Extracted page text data

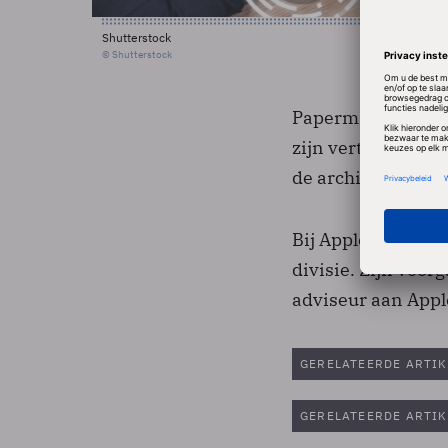
Shutterstock
© Shutterstock
Papermaster zou v
zijn vertrek bij I
de architecten va
Bij Apple zal hij 
divisie. Zijn voor
adviseur aan Appl
GERELATEERDE ARTIK
GERELATEERDE ARTIK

== Your instructions ==
Copy the records above exactly. Do not carry any picture into the copy.

== Answer for the task ==
Shutterstock
© Shutterstock
Papermaster zou v
zijn vertrek bij I
de architecten va
Bij Apple zal hij 
divisie. Zijn voor
adviseur aan Appl
GERELATEERDE ARTIK
GERELATEERDE ARTIK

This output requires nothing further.